SB 348 Requires health carriers to file their premium rates and accompanying information with the Department of Insurance for approval
Sponsor: LeVota
LR Number: 1671S.01I Fiscal Note not available
Committee: Small Business, Insurance and Industry
Last Action: 2/28/2013 - Second Read and Referred S Small Business, Insurance and Industry Committee Journal Page: S400
Title: Calendar Position:
Effective Date: Emergency clause

Full Bill Text | All Actions | Amendments/CCRs/CCSs | Available Summaries | Senate Home Page | List of 2013 Senate Bills

Current Bill Summary


SB 348 - Beginning July 1, 2013, every health carrier must file its premium rates, classification of risks relevant to the form, and sufficient information to support the premium to be charged to an enrollee or policyholder with the Director of the Department of Insurance. The premium rates and the classification of risks must be filed with the director no later than 60 days prior to the premium effective date.

Plan forms, rate filings, and supporting information will be public records and posted on the department's website.

Under the act, each rate filing must include the product form number, an actuarial justification, and other information sufficient to support the rate including explanations that can be validated by a qualified member of the American Academy of Actuaries (MAAA).

The act requires that a rate filing from a health carrier must be submitted by a MAAA qualified actuary. The MAAA statement shall certify that the rates are not excessive, inadequate, or unfairly discriminatory.

Under the terms of the act, all health benefit plan premium rates must consider and be in accordance with past and prospective losses, current and projected loss ratios, past and prospective expenses, health services utilization trend projections, current and projected per enrollee per month premium allocations, three year rate increase history, and adequacy of contingency reserves.

The act provides that any risk classification, premium rates, and all modifications cannot establish an excessive, inadequate, or unfairly discriminatory rate. Under the act, an excessive rate is a rate that is unreasonably high for the insurance coverage provided and an inadequate rate is a rate that is unreasonably low for the insurance coverage provided and is insufficient to sustain projected losses and expenses.

A rate that is unfairly discriminatory is an unfair trade practice.

The act requires the director to review the proposed health premium rates and the accompanying information and determine if the rates are excessive, inadequate, or unfairly discriminatory within 30 days from the date of the rate filing.

Under the terms of the act, when a health carrier files a significant rate increase for approval by the department, the carrier must notify in writing all affected enrollees and policyholders of the proposed rate increase.
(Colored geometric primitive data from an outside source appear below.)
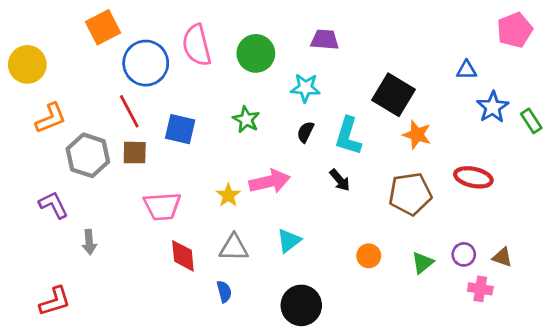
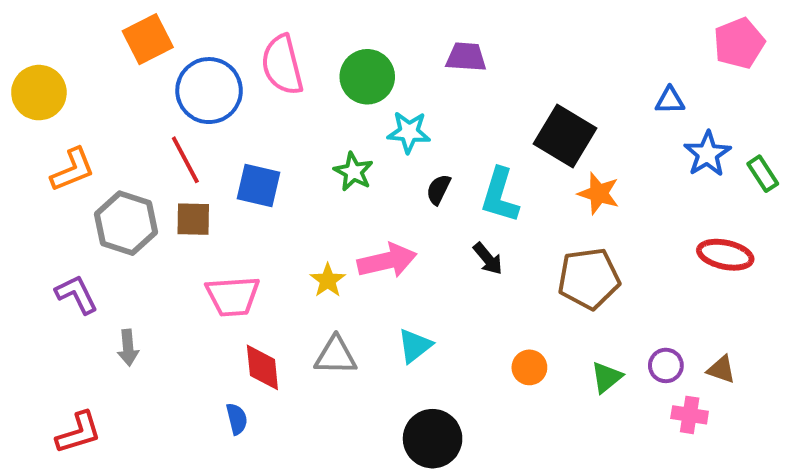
cyan star: (305, 88) -> (409, 132), moved
red ellipse: (473, 177) -> (725, 255), moved
blue semicircle: (224, 292) -> (237, 419), moved

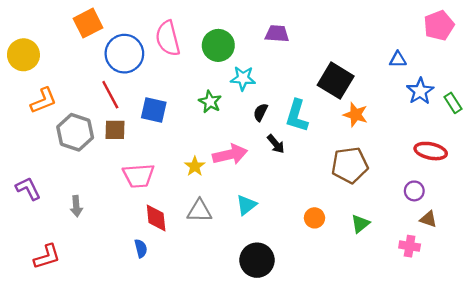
black arrow: (488, 259) -> (276, 144), moved
purple L-shape: (77, 294) -> (28, 189), moved
purple circle: (666, 365) -> (414, 191), moved

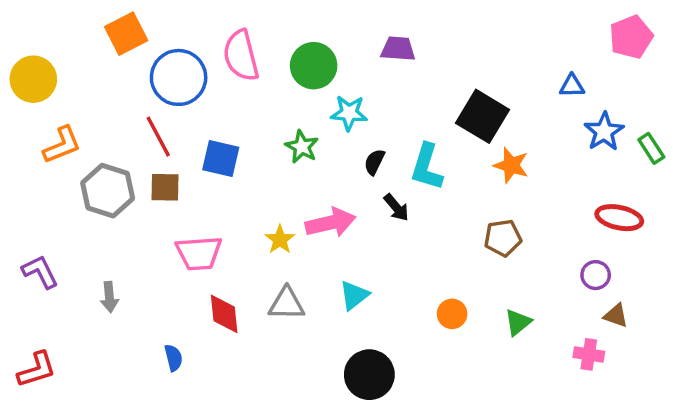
brown pentagon: (350, 165) -> (503, 238), size x0.7
blue semicircle: (141, 248) -> (173, 358), moved
red L-shape: (47, 257) -> (37, 370), moved

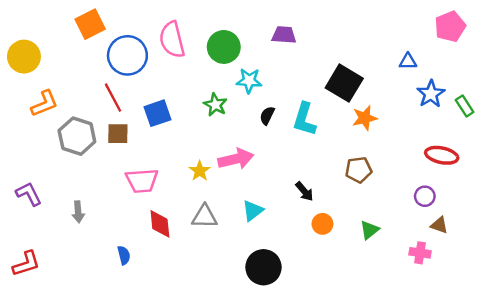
blue square: (221, 159) -> (158, 113), turned -32
orange star: (511, 165) -> (365, 118), turned -30
black arrow: (396, 207) -> (304, 191), moved

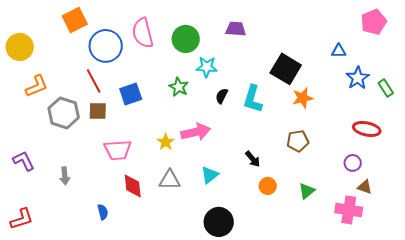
pink cross: (420, 253) -> (349, 210), size x1.5

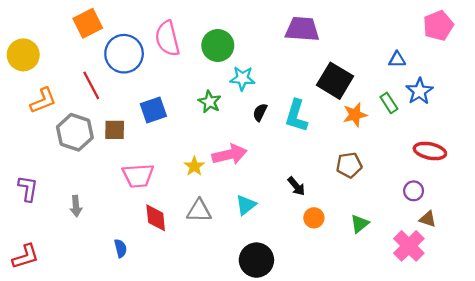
purple trapezoid: (236, 29) -> (302, 29), moved, size x1.4
red line: (94, 81) -> (91, 85), moved
green rectangle: (386, 88) -> (389, 103), moved
purple L-shape: (24, 161) -> (28, 189), turned 35
pink cross: (349, 210) -> (409, 246), turned 36

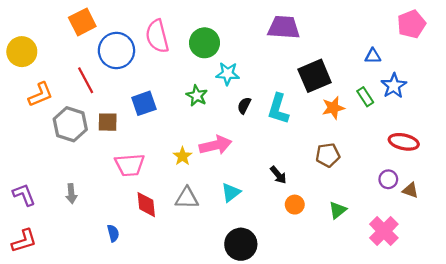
black square: (335, 81) -> (315, 76), turned 36
purple L-shape: (28, 189) -> (24, 195), moved, turned -30
brown triangle: (428, 219) -> (410, 190), moved

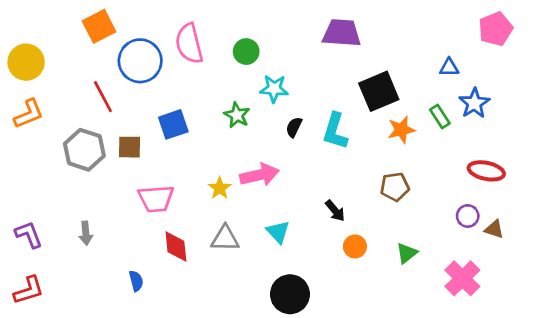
green circle: (205, 43) -> (246, 52), size x0.7
orange L-shape: (41, 95) -> (29, 114), moved
cyan triangle: (231, 192) -> (278, 232), turned -35

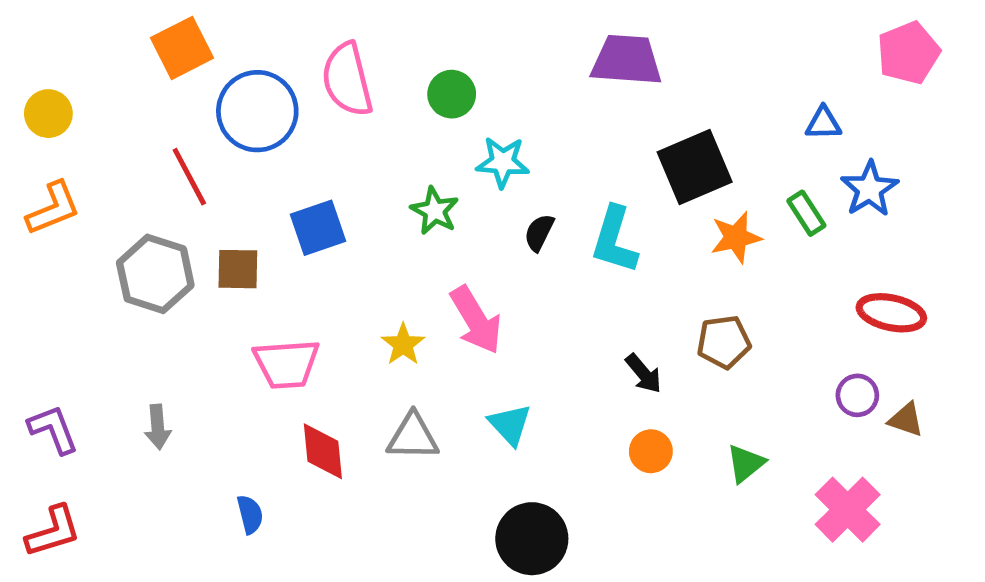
yellow circle: (26, 62) -> (48, 114), size x0.7
pink arrow: (259, 175) -> (476, 320), turned 72
black arrow: (335, 211) -> (644, 374), moved

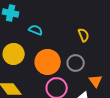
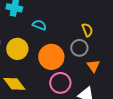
gray circle: (76, 63) -> (79, 48), moved
orange triangle: (96, 81) -> (93, 66), moved

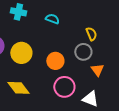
cyan semicircle: (39, 25) -> (52, 19), moved
orange circle: (51, 57) -> (55, 61), size x0.7

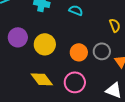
gray circle: (83, 52) -> (102, 51), moved
pink circle: (64, 87) -> (75, 82), moved

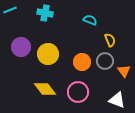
cyan semicircle: (76, 10) -> (90, 20), moved
yellow semicircle: (115, 25) -> (110, 40), moved

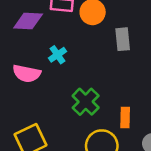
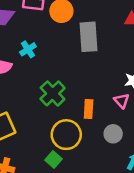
gray rectangle: (123, 39) -> (88, 37), size x1.4

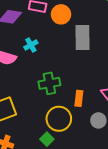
green cross: (53, 93) -> (49, 83), turned 30

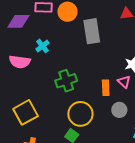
orange rectangle: (79, 98) -> (106, 88), moved

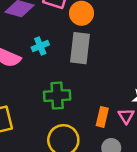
gray rectangle: (92, 31) -> (80, 48), moved

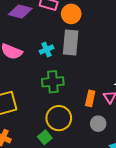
cyan cross: (40, 46) -> (47, 50), moved

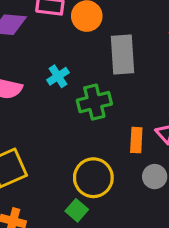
gray rectangle: (71, 42) -> (122, 54), moved
green cross: (53, 82) -> (94, 102), moved

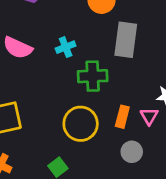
yellow circle: (93, 178) -> (81, 124), moved

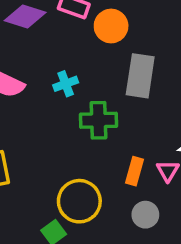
yellow circle: (81, 124) -> (79, 201), moved

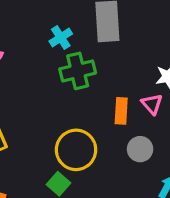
cyan cross: (66, 84) -> (61, 37), moved

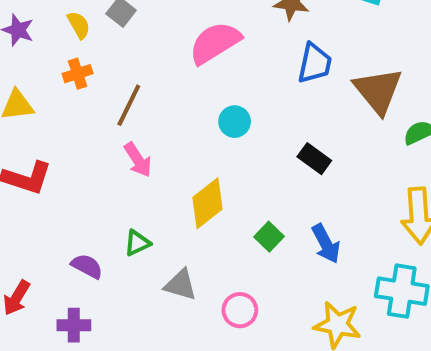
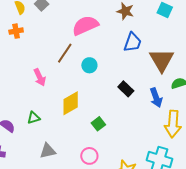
brown line: (129, 105) -> (65, 53), moved
blue arrow: (326, 244) -> (156, 98), moved
gray triangle: (181, 285) -> (48, 151), moved, turned -36
pink circle: (240, 310) -> (89, 156), moved

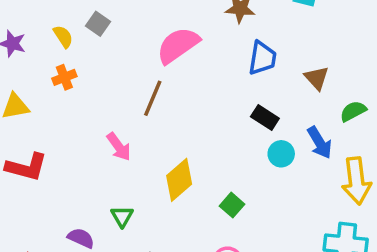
brown triangle: (162, 60) -> (317, 78), size x0.6
cyan circle: (89, 65) -> (281, 154), moved
black rectangle: (126, 89) -> (265, 117), moved
green triangle: (34, 118) -> (122, 216), turned -32

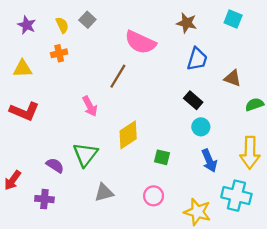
pink semicircle: (178, 45) -> (140, 42), turned -128
brown triangle: (317, 78) -> (233, 78), turned -36
blue arrow: (320, 143) -> (209, 161), moved
green square: (232, 205) -> (162, 157), turned -35
green triangle: (122, 216) -> (85, 154), size x1.6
The act delineates what the notice must contain.

Within 10 days of receipt of a significant rate increase filing, the director must set a date for a public hearing. The hearing must be held no later than 30 days after the department receives the filing from the health carrier. At the hearing, the health carrier may provide additional information to support its significant rate increase. Members of the public may provide information in support or in opposition to the proposed significant rate increase.

Within 20 days of the hearing, the director shall determine whether the proposed significant rate increase is justified. If the director determines that the rate is justified, the director shall issue an order authorizing the health carrier to use the proposed premium rate. If the director determines that the rate is not justified, then the director shall issue an order prohibiting the use of the proposed premium rate.

Under the act, a health carrier must notify all enrollees and policyholders in writing within 10 days of the director's determination regarding a premium rate increase.

Under the act, an enrollee or policyholder shall entitled to judicial review of the director's decision if the enrollee pays all or a majority of the health insurance premium and the proposed rate increase is 8% or more for the same coverage or 20% or more for expanded coverage.

The act contains an emergency clause.